HYDERABAD: Threats in the form of malwares and ransomwares are common while maintaining a website or a digital framework of an entity. However, sometimes the origins of these attacks raise a lot of questions and leave officials wary. State government officials recently have detected many hacking and security breach attempts originating from Pakistan and Russia on departmental websites.
Sources in the government said that these hackers perpetrate ‘denial of service’ attack, which works by overloading a server, which causes the site to crash and thereby denying access to genuine users. “They ping your server more than its limit and genuine users do not get access. Officials start investigating when the pings go more than the limit,” said a government official.

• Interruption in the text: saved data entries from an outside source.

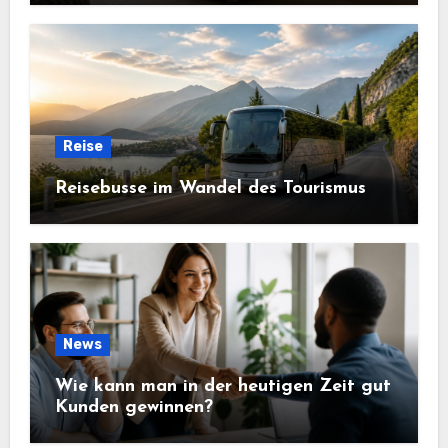
Reise
Reisebusse im Wandel des Tourismus
News
Wie kann man in der heutigen Zeit gut
Kunden gewinnen?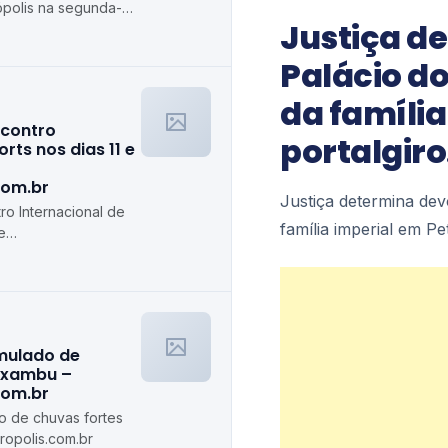
rópolis na segunda-
Justiça d
olis.com.br
Palácio d
da família
ncontro
portalgir
rts nos dias 11 e
com.br
Justiça determina dev
ro Internacional de
família imperial em P
e
s.com.br
imulado de
axambu –
com.br
do de chuvas fortes
opolis.com.br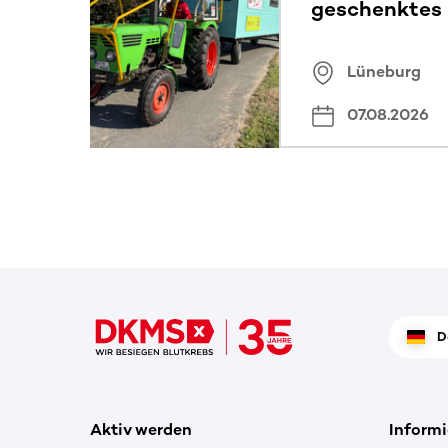
geschenktes
Lüneburg
07.08.2026
D
Aktiv werden
Informi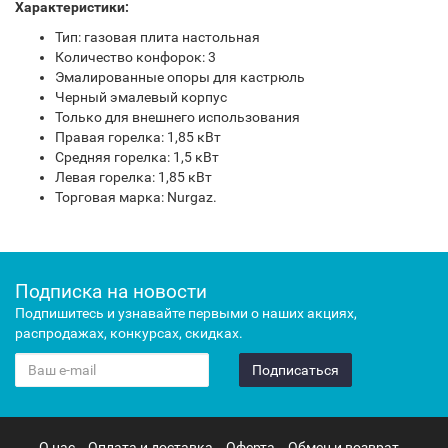
Характеристики:
Тип: газовая плита настольная
Количество конфорок: 3
Эмалированные опоры для кастрюль
Черный эмалевый корпус
Только для внешнего использования
Правая горелка: 1,85 кВт
Средняя горелка: 1,5 кВт
Левая горелка: 1,85 кВт
Торговая марка: Nurgaz.
Подписка на новости
Подпишитесь и узнавайте первыми о наших акциях,
распродажах, конкурсах, скидках.
Подписаться
О нас
Оплата и доставка
Оферта
Обмен и возврат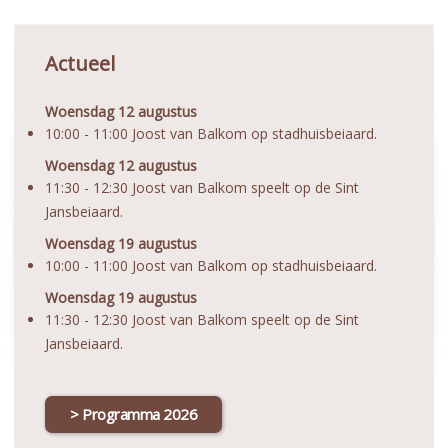
Actueel
Woensdag 12 augustus
10:00 - 11:00 Joost van Balkom op stadhuisbeiaard.
Woensdag 12 augustus
11:30 - 12:30 Joost van Balkom speelt op de Sint
Jansbeiaard.
Woensdag 19 augustus
10:00 - 11:00 Joost van Balkom op stadhuisbeiaard.
Woensdag 19 augustus
11:30 - 12:30 Joost van Balkom speelt op de Sint
Jansbeiaard.
Programma 2026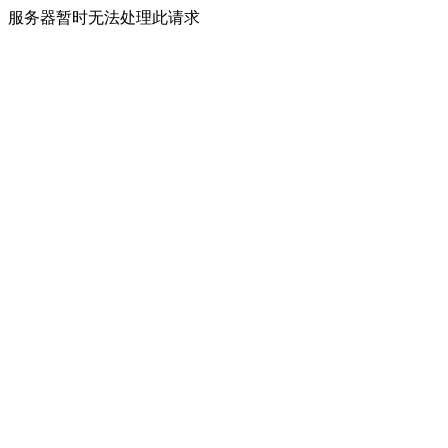
服务器暂时无法处理此请求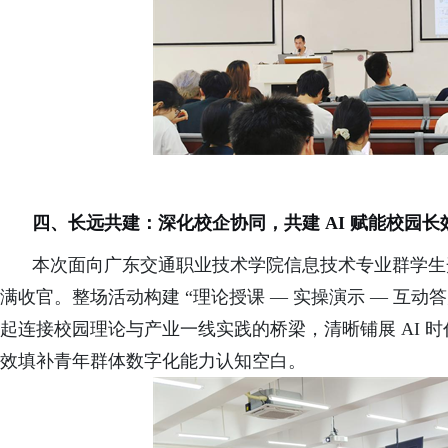
四、长远共建：深化校企协同，共建 AI 赋能校园长
本次面向广东交通职业技术学院信息技术专业群学生
满收官。整场活动构建 “理论授课 — 实操演示 — 互动
起连接校园理论与产业一线实践的桥梁，清晰铺展 AI 
效填补青年群体数字化能力认知空白。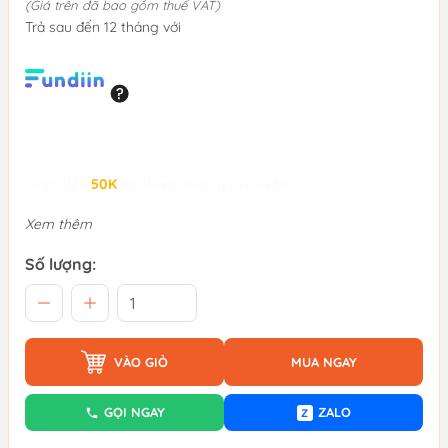
(Giá trên đã bao gồm thuế VAT)
Trả sau đến 12 tháng với
Giảm đến
50K
khi thanh toán qua Fundiin.
Xem thêm
Số lượng:
VÀO GIỎ
MUA NGAY
GỌI NGAY
ZALO
Z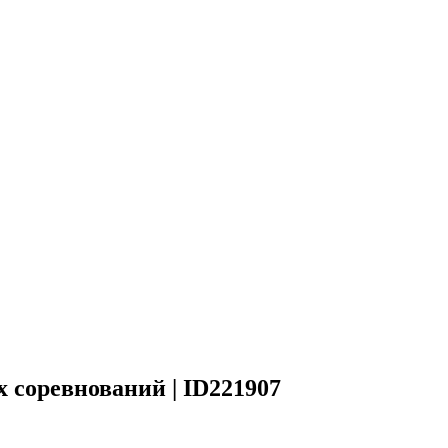
соревнований | ID221907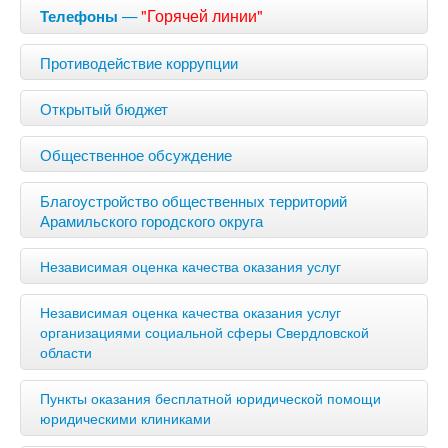
—
"Горячей линии"
Телефоны
Противодействие коррупции
Открытый бюджет
Общественное обсуждение
Благоустройство общественных территорий
Арамильского городского округа
Независимая оценка качества оказания услуг
Независимая оценка качества оказания услуг
организациями социальной сферы Свердловской
области
Пункты оказания бесплатной юридической помощи
юридическими клиниками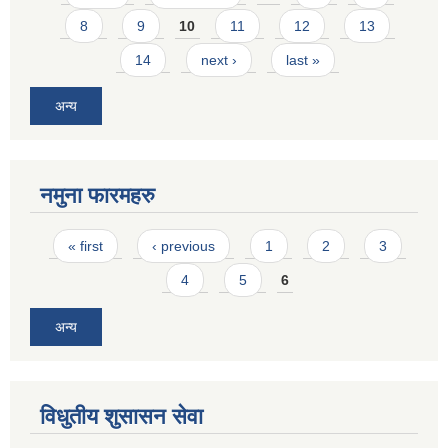
8
9
10
11
12
13
14
next ›
last »
अन्य
नमुना फारमहरु
Pages
« first
‹ previous
1
2
3
4
5
6
अन्य
विधुतीय शुसासन सेवा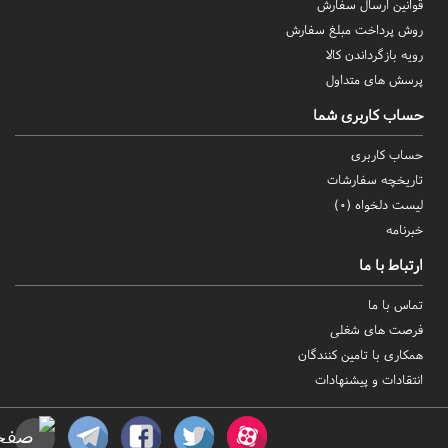
قوانین ارسال سفارش
روش‌ پرداخت مبلغ سفارش
رویه بازگرداندن کالا
پرسش های متداول
حساب کاربری شما
حساب کاربری
تاریخچه سفارشات
لیست دلخواه (
0
)
خبرنامه
ارتباط با ما
تماس با ما
فرصت های شغلی
همکاری با تامین کنندگان
انتقادات و پیشنهادات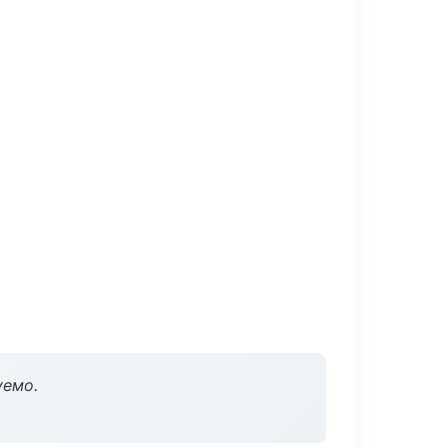
уемо.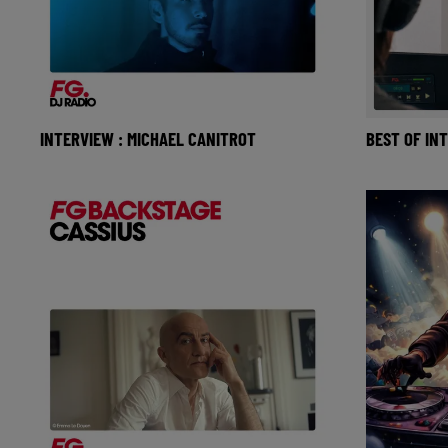
INTERVIEW : MICHAEL CANITROT
BEST OF IN
Le français Michael Canitrot, connu pour
C’est comme
son projet Monumental qui sublime les
danse encore
monuments historiques
réalisateu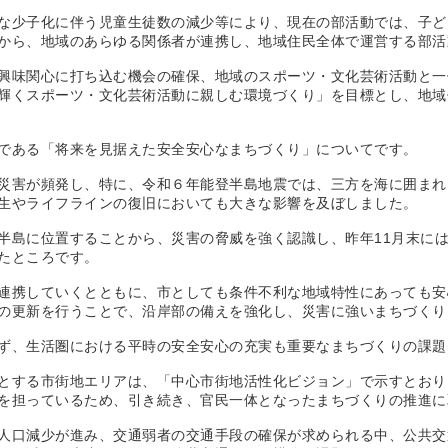
少子化に伴う児童生徒数の減少等により、現在の部活動では、子ど
から、地域のあらゆる関係者が連携し、地域住民全体で運営する部活
味関心に打ち込む機会の確保、地域のスポーツ・文化芸術活動と一
輝くスポーツ・文化芸術活動に親しむ環境づくり」を目標とし、地域
である「将来を見据えた安全安心なまちづくり」についてです。
害が頻発し、特に、令和６年能登半島地震では、三方を海に囲まれ
生やライフラインの復旧においても大きな影響を及ぼしました。
島に位置することから、災害の脅威を強く認識し、昨年11月末に
たところです。
携していくとともに、市としても条件不利な地域特性にあっても安
の更新を行うことで、沿岸部の備えを強化し、災害に強いまちづくり
、生活圏における平時の安全安心の充実も重要なまちづくりの課題
する市街地エリアは、「中心市街地活性化ビジョン」で示すとおり
を担っているため、引き続き、官民一体となったまちづくりの推進に
口減少が進み、交通弱者の交通手段の確保が求められる中、公共交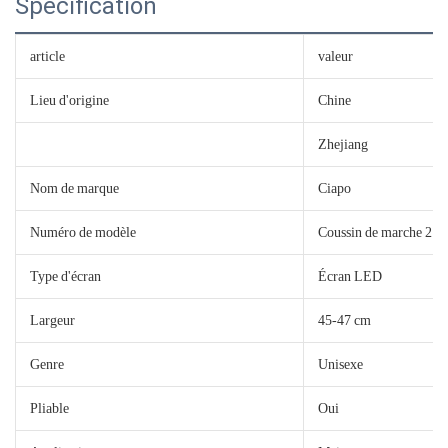
Spécification
article
valeur
Lieu d'origine
Chine
Zhejiang
Nom de marque
Ciapo
Numéro de modèle
Coussin de marche 2
Type d'écran
Écran LED
Largeur
45-47 cm
Genre
Unisexe
Pliable
Oui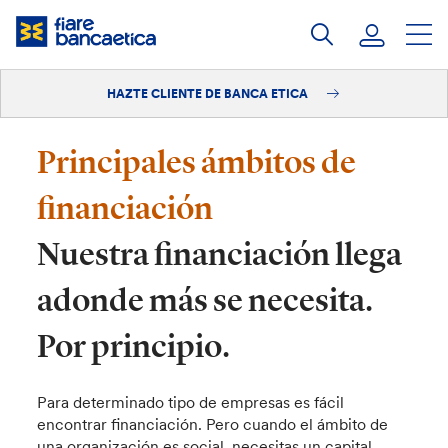
Saltar
a
contenido
HAZTE CLIENTE DE BANCA ETICA
Iniciar sesión
Hazte cliente
Principales ámbitos de
financiación
Nuestra financiación llega
adonde más se necesita.
Por principio.
Para determinado tipo de empresas es fácil
encontrar financiación. Pero cuando el ámbito de
una organización es social, necesitas un capital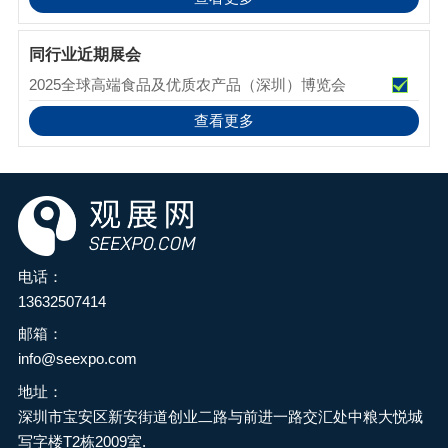
同行业近期展会
2025全球高端食品及优质农产品（深圳）博览会
查看更多
电话：
13632507414
邮箱：
info@seexpo.com
地址：
深圳市宝安区新安街道创业二路与前进一路交汇处中粮大悦城
写字楼T2栋2009室.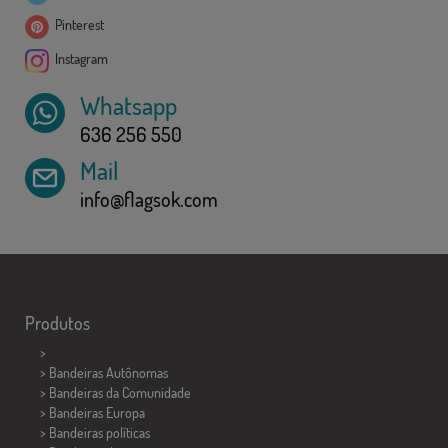
Pinterest
Instagram
Whatsapp
636 256 550
Mail
info@flagsok.com
Produtos
>
> Bandeiras Autônomas
> Bandeiras da Comunidade
> Bandeiras Europa
> Bandeiras políticas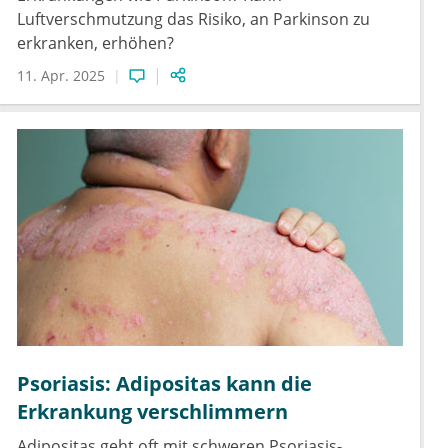
Luftverschmutzung das Risiko, an Parkinson zu
erkranken, erhöhen?
11. Apr. 2025
Psoriasis: Adipositas kann die
Erkrankung verschlimmern
Adipositas geht oft mit schweren Psoriasis-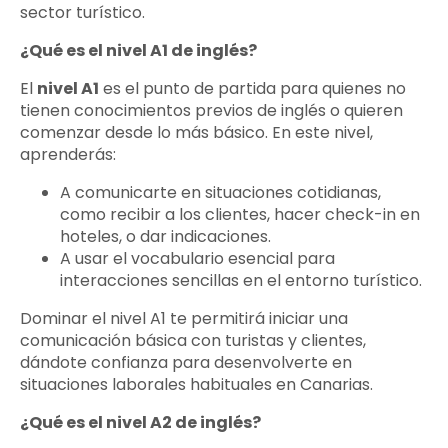
sector turístico.
¿Qué es el nivel A1 de inglés?
El
nivel A1
es el punto de partida para quienes no
tienen conocimientos previos de inglés o quieren
comenzar desde lo más básico. En este nivel,
aprenderás:
A comunicarte en situaciones cotidianas,
como recibir a los clientes, hacer check-in en
hoteles, o dar indicaciones.
A usar el vocabulario esencial para
interacciones sencillas en el entorno turístico.
Dominar el nivel A1 te permitirá iniciar una
comunicación básica con turistas y clientes,
dándote confianza para desenvolverte en
situaciones laborales habituales en Canarias.
¿Qué es el nivel A2 de inglés?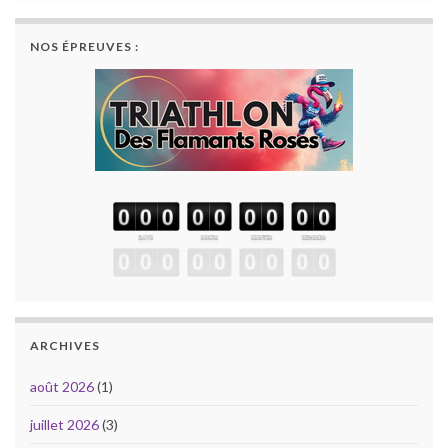
NOS ÉPREUVES :
ARCHIVES
août 2026
(1)
juillet 2026
(3)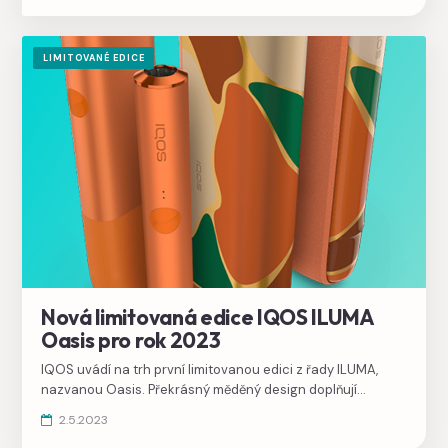
WE Edition
.
LIMITOVANÉ EDICE
Nová limitovaná edice IQOS ILUMA
Oasis pro rok 2023
IQOS uvádí na trh první limitovanou edici z řady ILUMA,
nazvanou Oasis. Překrásný měděný design doplňují
nápaditá pestrobarevná dvířka. Limitovaná edice je
2.5.2023
dostupná pro všechny modely ILUMA, Prime i One.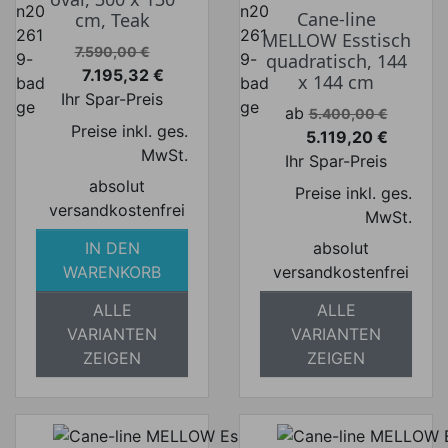
Cane-line
cm, Teak
MELLOW Esstisch
Verkaufspreis
7.590,00 €
quadratisch, 144
7.195,32 €
x 144 cm
Preis
Ihr Spar-Preis
Verkaufspreis
ab
5.400,00 €
Preise inkl. ges.
5.119,20 €
Preis
MwSt.
Ihr Spar-Preis
absolut
Preise inkl. ges.
versandkostenfrei
MwSt.
IN DEN
absolut
WARENKORB
versandkostenfrei
ALLE
ALLE
VARIANTEN
VARIANTEN
ZEIGEN
ZEIGEN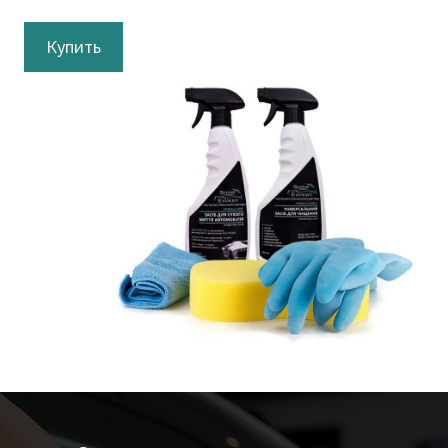
Купить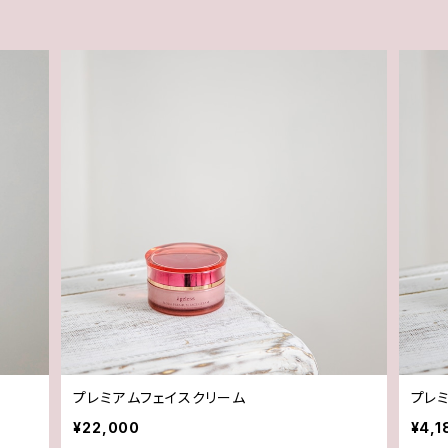
プレミアムフェイスクリーム
プレ
¥22,000
¥4,1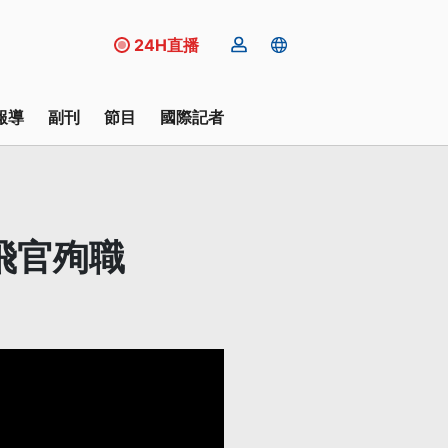
24H直播
報導
副刊
節目
國際記者
2飛官殉職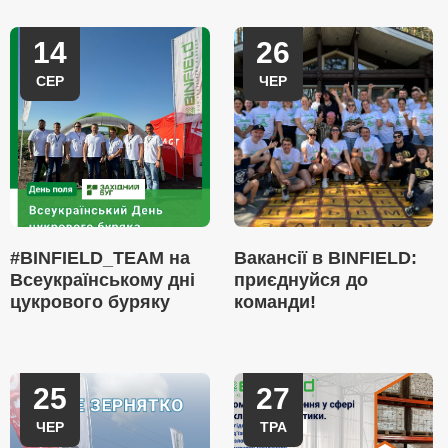
14
26
СЕР
ЧЕР
#BINFIELD_TEAM на
Вакансії в BINFIELD:
Всеукраїнському дні
приєднуйся до
цукрового буряку
команди!
25
27
ЧЕР
ТРА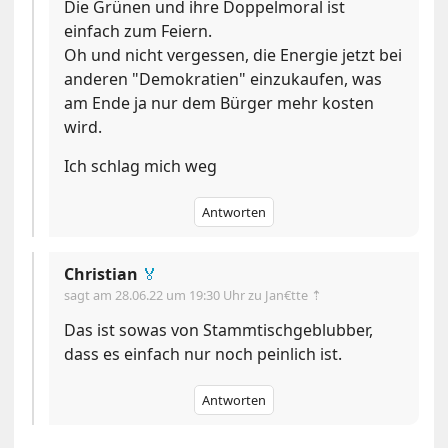
Die Grünen und ihre Doppelmoral ist
einfach zum Feiern.
Oh und nicht vergessen, die Energie jetzt bei
anderen "Demokratien" einzukaufen, was
am Ende ja nur dem Bürger mehr kosten
wird.
Ich schlag mich weg
Antworten
Christian
🏅
sagt am
28.06.22 um 19:30 Uhr
zu Jan€tte ⇡
Das ist sowas von Stammtischgeblubber,
dass es einfach nur noch peinlich ist.
Antworten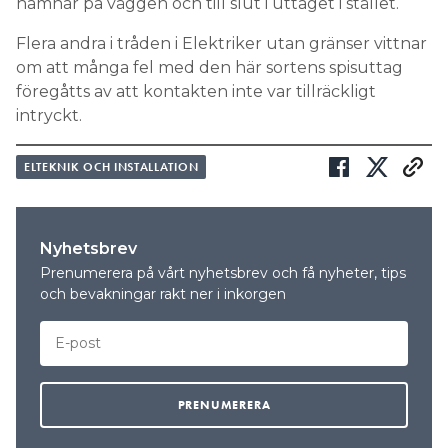
hamnar på väggen och till slut i uttaget i stället.
Flera andra i tråden i Elektriker utan gränser vittnar
om att många fel med den här sortens spisuttag
föregåtts av att kontakten inte var tillräckligt
intryckt.
ELTEKNIK OCH INSTALLATION
Nyhetsbrev
Prenumerera på vårt nyhetsbrev och få nyheter, tips
och bevakningar rakt ner i inkorgen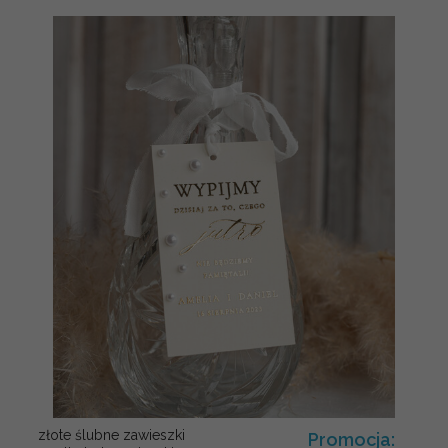
złote ślubne zawieszki
Promocja: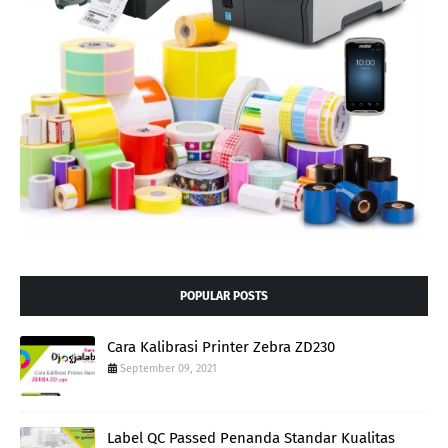
POPULAR POSTS
Cara Kalibrasi Printer Zebra ZD230
September 09, 2021
Label QC Passed Penanda Standar Kualitas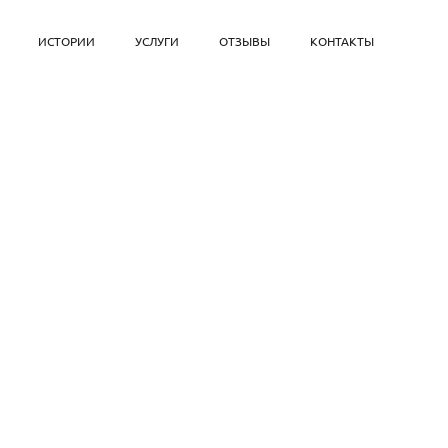
ИСТОРИИ
УСЛУГИ
ОТЗЫВЫ
КОНТАКТЫ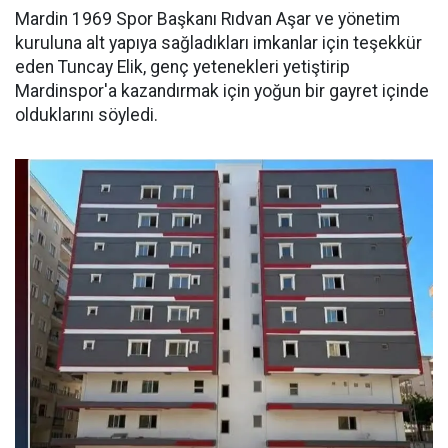
Mardin 1969 Spor Başkanı Rıdvan Aşar ve yönetim
kuruluna alt yapıya sağladıkları imkanlar için teşekkür
eden Tuncay Elik, genç yetenekleri yetiştirip
Mardinspor'a kazandırmak için yoğun bir gayret içinde
olduklarını söyledi.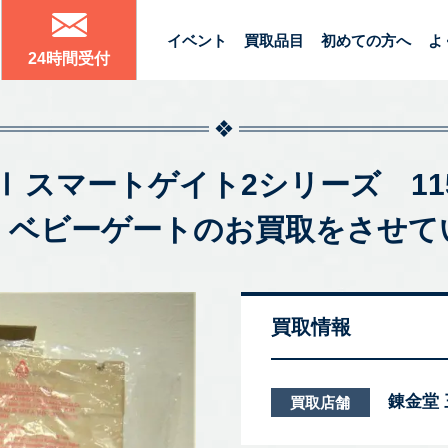
イベント
買取品目
初めての方へ
よ
24時間受付
teⅡ スマートゲイト2シリーズ 11
 ベビーゲートのお買取をさせて
買取情報
錬金堂
買取店舗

The major work of those who maintain servers, and in this case of servers that cater to the State government’s data, is to keep a track on such events and nip the problem in the bud. If someone accesses a website from outside the country, it could be because either their network was rerouted or the origin itself was foreign. In the latter, officials have flagged IP addresses when they try to access features like File Transfer Protocol. “If he is trying to login to FTP it means he is trying to change something in it.”It is then that the technicians start blocking series of IPs.
It is then that the technicians start blocking series of IPs and also put them on watch mode. It is important to note that IP addresses are dynamic, and it gets reassigned to a new user every time. So these experts, after red flagging the IPs from where threats were detected, keep a track of them if they are used again.
Apart from this, precautionary steps have been taken by the Information Technology, Electronics and Communications department. An official said that departments have to do complete security audit of their digital application and submit their certificates to the ITEC department. These audits have to be done every six months because the applications keep on changing.